Re: Annotation Serializations from Doug Schepers on 2014-01-20 (public-openannotation@w3.org from January 2014)

From: Doug Schepers <schepers@w3.org>
Date: Sun, 19 Jan 2014 22:30:16 -0500
To: Ivan Herman <ivan@w3.org>
CC: public-openannotation <public-openannotation@w3.org>
Message-ID: <52DC9848.8000303@w3.org>
Hi, Ivan–

Having settled the use-case justification, I'd like to follow up on a
couple more points from this message, inline...

On 1/19/14 8:25 AM, Ivan Herman wrote:
> Hi Doug, everybody,
>
> I try to understand what you mean... Are we talking about some sort
> of a family of use case templates? Or a formal and thorough
> serialization specification in HTML, ie, some sort of a specialized
> RDFa? The latter may be quite a lot of work... (having gone through
> the RDFa exercise myself). A template library could probably be done
> more easily; for RDF usage one could then make some sort of a
> preprocessor to RDFa, and then let the existing RDFa processors take
> over.

I'm not really sure, to be honest... my inclination is to say we should 
have a formal serialization, though I'd defer to what browsers or other 
implementers would say.

I actually do think there's a case to be made for a <note> element, with 
an API, to be used as the root with a specific content model 
transformable into the OA data model.

For example, I could see a <note> element being used for footnotes 
(similar to how Wikipedia treats them); in that case, there would be two 
different anchoring schemes available:

1) Classic annotations would include a robust anchor selector in the 
annotation itself, since a common use case is that the annotator doesn't 
control the document and can't insert a permanent link into it.

2) Footnotes, where the document owner usually does have change control 
over the document source, the link could be in the document source 
rather than in the body of the annotation; this would also allow the 
author to add multiple links in the document body to the same footnote.

With a standard format for both, you could point at and extract the 
annotation with either scenario, though each has its own distinct adaption.

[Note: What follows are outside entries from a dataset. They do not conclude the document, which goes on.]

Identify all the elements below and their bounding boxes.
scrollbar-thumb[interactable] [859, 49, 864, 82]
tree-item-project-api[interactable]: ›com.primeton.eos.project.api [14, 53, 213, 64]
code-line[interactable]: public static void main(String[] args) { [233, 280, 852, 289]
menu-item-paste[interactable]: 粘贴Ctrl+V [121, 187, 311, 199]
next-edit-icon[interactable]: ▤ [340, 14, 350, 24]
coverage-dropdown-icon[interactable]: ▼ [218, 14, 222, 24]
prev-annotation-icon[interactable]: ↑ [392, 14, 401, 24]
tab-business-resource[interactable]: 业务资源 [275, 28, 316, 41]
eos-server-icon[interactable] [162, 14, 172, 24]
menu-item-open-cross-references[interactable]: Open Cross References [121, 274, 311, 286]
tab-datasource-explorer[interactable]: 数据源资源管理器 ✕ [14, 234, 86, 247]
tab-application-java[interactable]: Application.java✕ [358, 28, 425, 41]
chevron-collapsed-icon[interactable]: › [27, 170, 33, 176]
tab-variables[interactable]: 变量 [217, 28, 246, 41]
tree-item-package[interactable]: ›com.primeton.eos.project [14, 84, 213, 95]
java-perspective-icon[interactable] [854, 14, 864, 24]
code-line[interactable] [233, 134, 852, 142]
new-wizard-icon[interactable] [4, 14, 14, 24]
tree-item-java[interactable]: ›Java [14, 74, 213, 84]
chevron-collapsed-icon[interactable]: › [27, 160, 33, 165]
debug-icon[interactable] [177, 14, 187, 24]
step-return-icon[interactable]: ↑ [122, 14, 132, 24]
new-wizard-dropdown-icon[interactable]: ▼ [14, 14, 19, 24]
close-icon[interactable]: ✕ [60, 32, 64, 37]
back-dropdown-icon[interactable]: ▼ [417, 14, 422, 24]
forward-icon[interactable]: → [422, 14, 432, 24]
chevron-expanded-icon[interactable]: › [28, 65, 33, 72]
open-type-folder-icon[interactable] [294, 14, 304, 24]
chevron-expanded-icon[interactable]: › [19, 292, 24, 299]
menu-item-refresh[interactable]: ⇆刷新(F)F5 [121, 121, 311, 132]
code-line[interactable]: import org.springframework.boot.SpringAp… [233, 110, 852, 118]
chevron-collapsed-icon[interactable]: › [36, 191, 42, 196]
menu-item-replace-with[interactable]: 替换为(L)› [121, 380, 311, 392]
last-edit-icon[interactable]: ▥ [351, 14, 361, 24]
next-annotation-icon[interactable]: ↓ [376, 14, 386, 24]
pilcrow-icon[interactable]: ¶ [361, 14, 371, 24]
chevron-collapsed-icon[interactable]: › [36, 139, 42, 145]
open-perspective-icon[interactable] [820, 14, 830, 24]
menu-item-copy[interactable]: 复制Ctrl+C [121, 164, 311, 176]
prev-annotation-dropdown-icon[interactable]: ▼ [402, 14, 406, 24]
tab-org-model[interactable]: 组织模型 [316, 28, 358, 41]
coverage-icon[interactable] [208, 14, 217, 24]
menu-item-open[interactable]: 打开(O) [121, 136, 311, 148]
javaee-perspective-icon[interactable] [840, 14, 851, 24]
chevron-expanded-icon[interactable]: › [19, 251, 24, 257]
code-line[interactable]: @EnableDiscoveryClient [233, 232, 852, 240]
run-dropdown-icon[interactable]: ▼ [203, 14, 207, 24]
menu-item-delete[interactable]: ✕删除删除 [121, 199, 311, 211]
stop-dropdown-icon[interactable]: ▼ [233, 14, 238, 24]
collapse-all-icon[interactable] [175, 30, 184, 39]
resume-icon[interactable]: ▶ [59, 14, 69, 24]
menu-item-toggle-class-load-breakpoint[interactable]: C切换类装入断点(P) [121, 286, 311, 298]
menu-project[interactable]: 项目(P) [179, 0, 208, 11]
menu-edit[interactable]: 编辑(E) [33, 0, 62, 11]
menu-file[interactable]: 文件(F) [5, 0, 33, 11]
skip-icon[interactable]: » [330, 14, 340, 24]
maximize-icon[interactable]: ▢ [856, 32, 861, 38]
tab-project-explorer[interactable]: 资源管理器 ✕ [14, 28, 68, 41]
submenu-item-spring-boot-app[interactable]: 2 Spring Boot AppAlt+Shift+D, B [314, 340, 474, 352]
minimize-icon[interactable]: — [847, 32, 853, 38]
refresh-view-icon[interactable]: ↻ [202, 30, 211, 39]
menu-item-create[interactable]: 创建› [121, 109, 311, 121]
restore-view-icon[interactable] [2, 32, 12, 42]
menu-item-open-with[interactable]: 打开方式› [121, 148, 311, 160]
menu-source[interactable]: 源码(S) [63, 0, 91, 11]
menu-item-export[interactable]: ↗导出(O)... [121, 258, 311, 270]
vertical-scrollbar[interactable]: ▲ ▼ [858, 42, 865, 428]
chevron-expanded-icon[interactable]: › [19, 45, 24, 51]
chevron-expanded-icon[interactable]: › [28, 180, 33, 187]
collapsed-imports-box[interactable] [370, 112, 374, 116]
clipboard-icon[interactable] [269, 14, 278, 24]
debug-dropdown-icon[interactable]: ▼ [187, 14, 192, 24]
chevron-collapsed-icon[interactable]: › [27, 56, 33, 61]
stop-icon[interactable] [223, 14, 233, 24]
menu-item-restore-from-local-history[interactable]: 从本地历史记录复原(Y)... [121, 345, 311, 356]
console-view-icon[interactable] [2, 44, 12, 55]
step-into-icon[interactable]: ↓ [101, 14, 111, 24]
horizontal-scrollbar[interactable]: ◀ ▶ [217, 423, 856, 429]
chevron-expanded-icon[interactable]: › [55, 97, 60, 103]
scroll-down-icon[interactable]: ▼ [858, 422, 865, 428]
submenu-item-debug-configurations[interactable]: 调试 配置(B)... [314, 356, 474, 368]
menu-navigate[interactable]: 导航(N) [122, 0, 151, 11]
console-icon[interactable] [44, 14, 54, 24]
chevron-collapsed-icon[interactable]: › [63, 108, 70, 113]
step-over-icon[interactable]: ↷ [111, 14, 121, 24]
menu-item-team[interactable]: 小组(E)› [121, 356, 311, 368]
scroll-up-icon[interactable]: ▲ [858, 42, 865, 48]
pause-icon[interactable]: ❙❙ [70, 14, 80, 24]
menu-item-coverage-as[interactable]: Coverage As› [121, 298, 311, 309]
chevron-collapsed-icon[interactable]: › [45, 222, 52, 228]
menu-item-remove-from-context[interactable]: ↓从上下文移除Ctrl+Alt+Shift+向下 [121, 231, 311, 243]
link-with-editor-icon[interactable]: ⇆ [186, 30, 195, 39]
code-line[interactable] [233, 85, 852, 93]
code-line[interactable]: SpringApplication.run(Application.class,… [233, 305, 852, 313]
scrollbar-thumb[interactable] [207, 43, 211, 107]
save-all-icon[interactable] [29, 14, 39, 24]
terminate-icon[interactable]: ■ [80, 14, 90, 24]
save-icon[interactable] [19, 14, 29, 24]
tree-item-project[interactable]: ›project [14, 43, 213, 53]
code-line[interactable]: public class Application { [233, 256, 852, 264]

> I looked at your example, and, for the purpose of the discussion, I
> did re-cast it into RDFa Lite. I *think* it is what you meant but
> probably not exactly; I did remove the internal properties for Bush
> because you annotate <http://example.com/sourcedoc.html> and not the
> snippet and, I must admit, I was not sure how that 'cite' would
> translate into OA (I am not sure it can, it may need some additional
> properties).

Yeah, actually, unless I'm missing something, I think there should be 
some way in the OA model to indicate the author(s) of a quote. This 
would be most useful when the annotation is being viewed as a document 
itself, or when the source document is not actually available on the Web 
(behind a paywall, in an ebook or paper book, spoken during a 
non-recorded or time-delayed presentation, or what have you), but the 
annotator still wants to attribute it as much as possible (think of 
tweets about conference presentations which contain quotes and a link to 
the speaker's twitter id).


> I was also not sure whether the tagging is properly
> mapped onto the OA. With that, I believe the snippet below is
> more-or-less correct:
>
> <aside vocab="http://www.w3.org/ns/oa#" typeof="Annotation"> <p> <a
> property="annotatedBy" href="http://example.com/people/shepazu"
> typeof="foaf:Person"> <span property="foaf:name">Shepazu</span> </a>
> </p> <time property="annotatedAt"
> datetime="2014-01-14T01:28:22-0500"> <a
> href="http://example.com/annotations/shepazu-1389680902" title="1:28
> AM - 14 Jan 2014">A few minutes ago</a> </time>
>
> <blockquote property="hasTarget"
> resource="http://example.com/sourcedoc.html"
> cite="http://example.com/sourcedoc.html" data-prefix="essential
> feature of the memex. " data-suffix=" When the user is building a
> tra" typeof=""> <p>The process of tying two items together is the
> important thing.</p> <footer> - <cite> <a
> href="http://en.wikipedia.org/wiki/Vannevar_Bush"> <span>Vannevar
> Bush</span> </a> </cite> </footer> </blockquote> <p
> property="hasBody" typeof=""><span property="rdf:value">Annotations
> are at the Web's core.</span></p> <ul property="hasBody"
> typeof="SemanticTag"> <li property="rdf:value">annotations</li> <li
> property="rdf:value">web</li> <li
> property="rdf:value">standards</li> </ul> </aside>
>
> There are some quirks, because I tried to keep it within RDFa Lite
> (mainly the usage of @typeof=""). Also, RDFa+HTML5 does not
> understand the @cite attribute in <blockquote>; it could be easily
> added to RDFa Lite, if there is a great demand for it, but that would
> require some extra spec rounds. Hence the @resource attribute that
> repeats the URI :-(
>
> I believe the correct mapping to OA is to have two different bodies;
> one is your remark, the other are the tags. (I have added the
> generated Turtle at the end, where I have taken out some statements
> that an RDFa processor generates into the resulting graph, but is
> irrelevant for us here.)
>
> Yes, it is slightly more complex than your thing. (Note that, I
> believe, mapping this to microdata would be even more complex;
> indeed, microdata does not allow mixing different vocabularies, like
> I do here with OA and foaf and rdf.) I am not sure which direction
> one should/could take in simplifying it.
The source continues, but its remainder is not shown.